* [Given data]

= Beginning of Section =

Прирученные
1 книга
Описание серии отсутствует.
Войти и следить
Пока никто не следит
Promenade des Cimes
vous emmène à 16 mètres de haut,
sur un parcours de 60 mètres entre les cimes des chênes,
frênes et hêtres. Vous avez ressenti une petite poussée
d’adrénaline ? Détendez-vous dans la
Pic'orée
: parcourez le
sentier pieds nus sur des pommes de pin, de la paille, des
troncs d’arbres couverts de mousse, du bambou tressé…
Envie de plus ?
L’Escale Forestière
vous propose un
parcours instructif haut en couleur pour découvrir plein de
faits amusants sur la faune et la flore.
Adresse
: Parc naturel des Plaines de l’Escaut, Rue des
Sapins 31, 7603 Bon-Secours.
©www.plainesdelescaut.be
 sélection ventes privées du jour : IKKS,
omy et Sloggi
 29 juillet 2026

= End of Section =
= Beginning of Section =

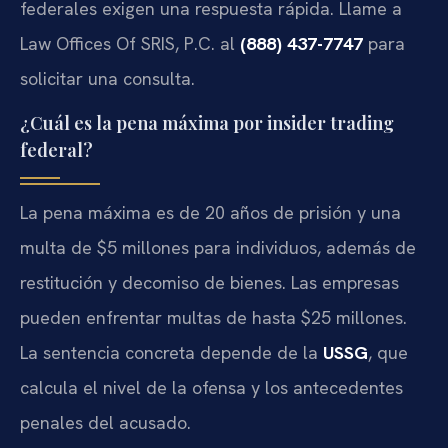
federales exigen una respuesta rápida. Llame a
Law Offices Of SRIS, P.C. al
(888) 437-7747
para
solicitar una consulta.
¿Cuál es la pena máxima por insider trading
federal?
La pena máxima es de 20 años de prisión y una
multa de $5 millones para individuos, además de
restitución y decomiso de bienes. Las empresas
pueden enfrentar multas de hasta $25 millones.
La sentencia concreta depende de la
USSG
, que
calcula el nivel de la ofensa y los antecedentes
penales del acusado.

= End of Section =
= Beginning of Section =

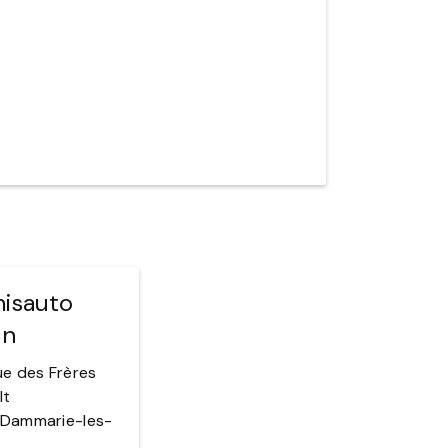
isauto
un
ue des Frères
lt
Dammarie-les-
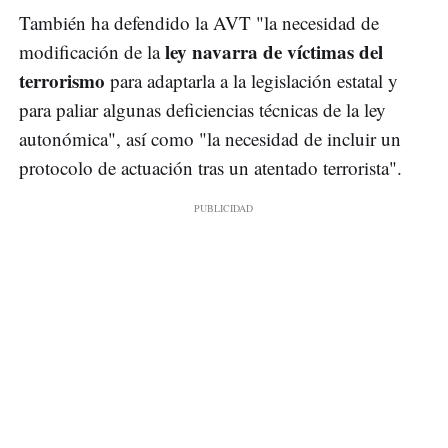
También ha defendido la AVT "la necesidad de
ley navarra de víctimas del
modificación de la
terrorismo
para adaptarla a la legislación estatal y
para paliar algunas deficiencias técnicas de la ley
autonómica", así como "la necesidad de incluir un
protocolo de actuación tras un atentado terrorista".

= End of Section =

* [Assignment] Give an exact copy of the lines above from the line with "de incluir un" up to and including the line with "protocolo de actuación", and leave everything else out.

* [Response to this exercise]
autonómica", así como "la necesidad de incluir un
protocolo de actuación tras un atentado terrorista".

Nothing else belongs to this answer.